We consider 5d $\mathcal{N}=1$ SU(2) super Yang-Mills theory on $X\times S^1$, with $X$ a closed smooth four-manifold. A partial topological twisting along $X$ renders the theory formally independent of the metric on $X$. The theory depends on the spin structure and the circumference $R$ of $S^1$. The coefficients of the $R$-expansion of the partition function are Witten indices, which are identified with $L^2$-indices of Dirac operators on moduli spaces of instantons. The partition function encodes BPS indices for instanton particles on a spatial manifold $X$, and these indices are special cases of K-theoretic Donaldson invariants.
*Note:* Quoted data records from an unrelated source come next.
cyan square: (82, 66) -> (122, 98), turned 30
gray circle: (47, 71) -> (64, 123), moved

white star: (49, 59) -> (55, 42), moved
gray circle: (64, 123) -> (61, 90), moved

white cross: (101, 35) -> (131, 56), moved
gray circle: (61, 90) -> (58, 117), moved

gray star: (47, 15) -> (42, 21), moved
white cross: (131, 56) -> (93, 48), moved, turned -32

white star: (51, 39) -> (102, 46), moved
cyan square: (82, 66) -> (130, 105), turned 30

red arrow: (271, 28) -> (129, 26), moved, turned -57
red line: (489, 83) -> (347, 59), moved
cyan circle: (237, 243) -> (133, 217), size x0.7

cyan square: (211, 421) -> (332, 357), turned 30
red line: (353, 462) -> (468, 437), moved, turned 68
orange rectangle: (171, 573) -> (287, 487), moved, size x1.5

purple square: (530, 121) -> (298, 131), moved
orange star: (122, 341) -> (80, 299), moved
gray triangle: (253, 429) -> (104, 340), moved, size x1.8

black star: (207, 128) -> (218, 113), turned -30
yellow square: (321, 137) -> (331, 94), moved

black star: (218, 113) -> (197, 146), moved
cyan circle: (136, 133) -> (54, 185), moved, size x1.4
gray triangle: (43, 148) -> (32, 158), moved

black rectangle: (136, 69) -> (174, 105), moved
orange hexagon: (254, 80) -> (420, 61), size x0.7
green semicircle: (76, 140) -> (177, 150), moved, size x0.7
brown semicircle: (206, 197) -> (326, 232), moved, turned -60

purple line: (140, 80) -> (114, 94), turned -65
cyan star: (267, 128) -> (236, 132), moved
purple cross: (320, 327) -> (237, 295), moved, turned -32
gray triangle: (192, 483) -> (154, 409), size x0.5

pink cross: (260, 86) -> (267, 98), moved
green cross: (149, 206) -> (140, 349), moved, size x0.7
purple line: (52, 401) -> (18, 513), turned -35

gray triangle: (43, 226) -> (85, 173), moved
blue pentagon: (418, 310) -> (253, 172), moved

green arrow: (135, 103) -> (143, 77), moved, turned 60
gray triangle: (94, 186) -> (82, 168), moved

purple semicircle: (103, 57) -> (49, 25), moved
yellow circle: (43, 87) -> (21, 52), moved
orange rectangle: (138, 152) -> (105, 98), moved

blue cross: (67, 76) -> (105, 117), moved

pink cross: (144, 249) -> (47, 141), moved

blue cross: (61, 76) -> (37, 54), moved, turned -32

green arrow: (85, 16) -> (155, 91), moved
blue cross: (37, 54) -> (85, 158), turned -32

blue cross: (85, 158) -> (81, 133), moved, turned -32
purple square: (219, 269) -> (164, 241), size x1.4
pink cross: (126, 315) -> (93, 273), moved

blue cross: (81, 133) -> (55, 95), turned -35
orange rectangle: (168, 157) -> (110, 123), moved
When the 't Hooft flux of the gauge theory is nonzero and $X$ is not spin, the 5d theory can be anomalous, but this anomaly can be canceled by coupling to a line bundle with connection for the global $U(1)$ ``instanton number symmetry''. For $b_2^+(X)>0$ we can derive the partition function from integration over the Coulomb branch of the effective 4d low-energy theory. When $X$ is toric we can also use equivariant localization with respect to the $\mathbb{C}^* \times \mathbb{C}^*$ symmetry. The two methods lead to the same results for the wall-crossing formula. We also determine path integrals for four-manifolds with $b_2^+(X)>1$. Our results agree with those for algebraic surfaces by G\"ottsche, Kool, Nakajima, Yoshioka, and Williams, but apply to a larger class of manifolds. When the circumference of the circle is tuned to special values, the path integral is associated with the 5d superconformal $E_1$ theory. Topological invariants in this case involve generalizations of Seiberg-Witten invariants.